◆ Your goal ◆
Filter these entries, keeping only lines that hold the word "handle".

◆ Structured page parsing data ◆
----------
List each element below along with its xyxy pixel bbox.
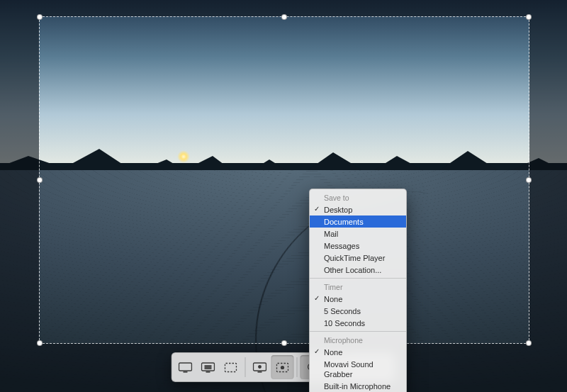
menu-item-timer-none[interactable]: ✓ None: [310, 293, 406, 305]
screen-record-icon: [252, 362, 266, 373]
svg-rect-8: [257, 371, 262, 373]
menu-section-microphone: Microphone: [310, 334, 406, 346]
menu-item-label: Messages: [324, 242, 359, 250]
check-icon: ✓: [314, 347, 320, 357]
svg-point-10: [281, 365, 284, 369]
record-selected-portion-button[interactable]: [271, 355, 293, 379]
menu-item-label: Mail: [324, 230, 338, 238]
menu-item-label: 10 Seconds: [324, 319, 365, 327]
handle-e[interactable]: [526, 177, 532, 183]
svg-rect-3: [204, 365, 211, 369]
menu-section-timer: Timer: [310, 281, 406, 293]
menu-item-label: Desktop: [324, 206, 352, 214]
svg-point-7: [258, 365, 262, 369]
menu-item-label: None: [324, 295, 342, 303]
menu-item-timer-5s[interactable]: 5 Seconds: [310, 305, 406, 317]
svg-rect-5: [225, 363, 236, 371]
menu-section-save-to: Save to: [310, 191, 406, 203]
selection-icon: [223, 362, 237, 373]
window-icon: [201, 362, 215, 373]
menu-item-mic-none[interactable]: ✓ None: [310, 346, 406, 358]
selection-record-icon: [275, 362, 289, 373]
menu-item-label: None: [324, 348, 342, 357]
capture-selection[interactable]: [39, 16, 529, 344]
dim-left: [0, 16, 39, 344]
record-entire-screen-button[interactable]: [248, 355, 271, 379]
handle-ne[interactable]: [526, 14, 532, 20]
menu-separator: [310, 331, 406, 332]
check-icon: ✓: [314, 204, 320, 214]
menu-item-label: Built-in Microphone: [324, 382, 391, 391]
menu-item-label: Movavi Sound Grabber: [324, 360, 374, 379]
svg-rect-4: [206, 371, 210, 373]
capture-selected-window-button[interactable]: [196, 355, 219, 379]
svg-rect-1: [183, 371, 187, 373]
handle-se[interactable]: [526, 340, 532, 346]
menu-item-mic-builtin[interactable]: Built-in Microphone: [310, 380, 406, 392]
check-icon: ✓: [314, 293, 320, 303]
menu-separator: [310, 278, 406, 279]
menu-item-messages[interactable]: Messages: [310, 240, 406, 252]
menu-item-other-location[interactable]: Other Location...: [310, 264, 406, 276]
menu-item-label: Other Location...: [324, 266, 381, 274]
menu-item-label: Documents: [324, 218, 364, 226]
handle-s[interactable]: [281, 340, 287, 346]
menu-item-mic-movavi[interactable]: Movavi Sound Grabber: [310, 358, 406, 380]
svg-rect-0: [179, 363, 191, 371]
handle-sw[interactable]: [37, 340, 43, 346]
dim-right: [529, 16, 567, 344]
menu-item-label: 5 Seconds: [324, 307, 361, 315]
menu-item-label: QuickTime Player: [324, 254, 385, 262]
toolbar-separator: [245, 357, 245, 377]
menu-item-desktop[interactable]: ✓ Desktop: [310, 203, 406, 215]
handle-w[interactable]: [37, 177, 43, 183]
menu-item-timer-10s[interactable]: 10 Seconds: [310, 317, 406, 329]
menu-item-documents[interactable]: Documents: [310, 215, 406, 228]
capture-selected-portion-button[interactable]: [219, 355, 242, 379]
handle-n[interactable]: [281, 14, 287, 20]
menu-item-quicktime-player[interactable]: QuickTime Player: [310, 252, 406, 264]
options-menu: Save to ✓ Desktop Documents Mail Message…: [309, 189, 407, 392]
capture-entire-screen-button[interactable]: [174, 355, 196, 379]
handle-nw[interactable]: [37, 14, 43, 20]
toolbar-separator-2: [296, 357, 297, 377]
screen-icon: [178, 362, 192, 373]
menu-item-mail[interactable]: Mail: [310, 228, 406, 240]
----------
◆ Written solution ◆
handle-e[interactable]: [526, 177, 532, 183]
handle-ne[interactable]: [526, 14, 532, 20]
handle-se[interactable]: [526, 340, 532, 346]
handle-s[interactable]: [281, 340, 287, 346]
handle-sw[interactable]: [37, 340, 43, 346]
handle-w[interactable]: [37, 177, 43, 183]
handle-n[interactable]: [281, 14, 287, 20]
handle-nw[interactable]: [37, 14, 43, 20]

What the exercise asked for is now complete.